Gerrard nodded. “Lizzie will come round to like her in time, Ted, And, I say, old fellow, since you have been so open with me, I'm going to say something to you that you perhaps may not like, and think I'm an interfering ass. But, 'honest Injun,' Ted, I mean well—like a good many other idiots do when they meddle with other people's domestic affairs.”
“Go on, sonny,” said the big man, quietly, “you never talk rot.”
“Well, it's this. Lizzie is simply fretting her life out at Marumbah, and I think that, in a way, you are to blame. She does not like living in the bush, and does not seem to care for the people hereabout. I had quite a long yarn with her the first day I came to Marumbah, and although at first she tried to be the stiff, austere lady with me, I wouldn't have it. Made her sit on my knee, and all that, you know, stroked her hair, and pinched her pretty little nose.”
“Tom, if I didn't know you better, I would call you a liar.”
“Fact! You know as well as I do that she has always looked upon me as a black sheep. But she is going to change her mind about me, and I'll bet you a fiver that before I leave Marumbah, I'm going to be 'Tommy' to her, as I was in the old, old days.”
Westonley's sun-tanned face flushed with pleasure. “Tom, I'd give half of all I'm worth to see her and you friends again. I know how bitterly she affronted you years ago.”
“Oh! that is all forgotten, old son. I was to blame for going off in such a silly huff. I behaved like a bear. We men don't understand women, Ted, and make hideous fools of ourselves. And that brings me to what I wanted to tell you—which is, that you are a blazing idiot.”
“Tom, whatever you say, and whatever cheek you give me, I will take it quietly, although I could knock you out in four rounds,” and Westonley thumped Gerrard affectionately on his back with his great hand. “Now, I know I'm a thundering ass but I'll be as meek as a lamb to you, you black-faced, under-sized little beggar.”

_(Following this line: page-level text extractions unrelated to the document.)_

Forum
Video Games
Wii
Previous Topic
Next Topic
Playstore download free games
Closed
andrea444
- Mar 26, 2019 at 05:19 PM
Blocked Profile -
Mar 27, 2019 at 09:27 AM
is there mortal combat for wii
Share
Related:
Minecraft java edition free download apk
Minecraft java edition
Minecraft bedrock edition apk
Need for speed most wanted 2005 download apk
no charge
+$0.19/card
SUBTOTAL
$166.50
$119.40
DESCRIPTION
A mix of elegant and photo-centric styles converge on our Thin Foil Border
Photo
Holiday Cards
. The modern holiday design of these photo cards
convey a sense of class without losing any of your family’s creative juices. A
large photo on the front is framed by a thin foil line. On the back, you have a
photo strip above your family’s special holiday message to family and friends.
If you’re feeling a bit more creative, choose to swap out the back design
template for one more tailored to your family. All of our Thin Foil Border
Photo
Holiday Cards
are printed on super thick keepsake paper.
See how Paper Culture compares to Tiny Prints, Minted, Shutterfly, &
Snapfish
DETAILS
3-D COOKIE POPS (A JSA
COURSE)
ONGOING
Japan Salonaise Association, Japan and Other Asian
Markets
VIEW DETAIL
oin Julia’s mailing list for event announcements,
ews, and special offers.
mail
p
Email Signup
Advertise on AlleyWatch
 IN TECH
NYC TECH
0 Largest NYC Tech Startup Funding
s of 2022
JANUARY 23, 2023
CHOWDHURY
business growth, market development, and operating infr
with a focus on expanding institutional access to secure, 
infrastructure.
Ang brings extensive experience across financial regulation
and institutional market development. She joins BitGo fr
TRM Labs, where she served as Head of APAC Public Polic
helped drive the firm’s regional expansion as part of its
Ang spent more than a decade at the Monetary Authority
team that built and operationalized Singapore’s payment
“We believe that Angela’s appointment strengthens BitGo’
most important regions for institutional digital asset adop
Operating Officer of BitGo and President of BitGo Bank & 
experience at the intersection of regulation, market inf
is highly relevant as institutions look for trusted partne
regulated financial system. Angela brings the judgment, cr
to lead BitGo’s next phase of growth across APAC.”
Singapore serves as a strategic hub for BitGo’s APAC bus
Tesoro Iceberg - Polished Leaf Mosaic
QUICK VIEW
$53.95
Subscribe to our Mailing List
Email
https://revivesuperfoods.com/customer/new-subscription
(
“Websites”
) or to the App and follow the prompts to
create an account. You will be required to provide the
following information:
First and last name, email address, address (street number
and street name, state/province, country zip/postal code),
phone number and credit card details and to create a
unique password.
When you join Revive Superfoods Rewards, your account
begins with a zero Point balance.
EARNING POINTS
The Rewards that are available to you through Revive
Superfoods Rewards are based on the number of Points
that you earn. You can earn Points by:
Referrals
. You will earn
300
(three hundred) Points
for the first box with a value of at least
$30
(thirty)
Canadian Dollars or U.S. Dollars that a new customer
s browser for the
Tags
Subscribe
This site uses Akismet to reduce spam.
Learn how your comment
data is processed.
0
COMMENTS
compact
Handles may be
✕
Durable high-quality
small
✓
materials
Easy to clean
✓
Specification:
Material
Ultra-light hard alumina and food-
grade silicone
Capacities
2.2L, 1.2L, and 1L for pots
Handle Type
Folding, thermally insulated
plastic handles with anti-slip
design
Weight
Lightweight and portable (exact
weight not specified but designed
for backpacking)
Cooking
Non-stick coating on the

Gerrard laughed. There was a difference of four inches in their respective heights; Westonley being six feet two inches. He knew by the inflection of the big man's voice that he had become a much happier man within the last ten minutes, and the knowledge of it gave him a great satisfaction.

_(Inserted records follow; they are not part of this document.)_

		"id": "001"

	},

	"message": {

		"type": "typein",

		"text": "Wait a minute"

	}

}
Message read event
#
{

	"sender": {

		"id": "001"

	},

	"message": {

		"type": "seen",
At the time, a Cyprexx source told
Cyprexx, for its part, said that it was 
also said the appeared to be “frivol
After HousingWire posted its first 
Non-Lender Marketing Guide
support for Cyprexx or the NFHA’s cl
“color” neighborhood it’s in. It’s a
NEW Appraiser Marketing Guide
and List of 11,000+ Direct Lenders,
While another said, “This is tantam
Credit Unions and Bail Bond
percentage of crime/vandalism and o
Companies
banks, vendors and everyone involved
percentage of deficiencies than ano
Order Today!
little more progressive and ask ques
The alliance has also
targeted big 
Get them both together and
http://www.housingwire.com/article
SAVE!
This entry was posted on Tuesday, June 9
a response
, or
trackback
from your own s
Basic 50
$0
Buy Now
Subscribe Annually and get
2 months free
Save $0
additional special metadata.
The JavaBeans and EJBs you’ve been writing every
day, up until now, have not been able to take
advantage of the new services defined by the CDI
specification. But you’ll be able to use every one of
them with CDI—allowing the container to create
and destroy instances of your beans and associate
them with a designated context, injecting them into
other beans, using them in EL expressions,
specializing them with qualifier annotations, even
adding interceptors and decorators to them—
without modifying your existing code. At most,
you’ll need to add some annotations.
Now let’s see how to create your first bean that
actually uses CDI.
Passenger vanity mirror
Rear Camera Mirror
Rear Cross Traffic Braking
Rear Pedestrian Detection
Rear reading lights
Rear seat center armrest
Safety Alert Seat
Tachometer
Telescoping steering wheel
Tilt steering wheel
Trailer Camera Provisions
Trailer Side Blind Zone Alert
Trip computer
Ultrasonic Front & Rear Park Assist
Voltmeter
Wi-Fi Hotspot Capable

“I may not be as big as you,” he said, “but if I was the same shape, I'd go to a bush carpenter, and get him to trim me down with an adze.” Then after this jest, he resumed seriously. “Well, Ted, it is just this. Lizzie says that she likes Sydney but you do not, and that you will never stay there for more than a week at a time. Now, that isn't doing the square thing by her. You and I as well, never think that the many years she spent in England gave her a taste for many of the refinements of civilisation—pictures, high-class music, especially Churchy music, and all kind of things like that, which are always dear to a highly-educated and naturally clever woman, Now, when she married you, and settled down to a station life, she gave up a good deal, and as the years go on, she feels it more and more, and no woman in the world can always be an angel, you know, although we tell 'em so when we ask 'em to marry us. Do you follow me?”
“I'm listening for all I'm worth, my son. If we were in a room, you could distinctly hear the wall paper adhering to the wall.”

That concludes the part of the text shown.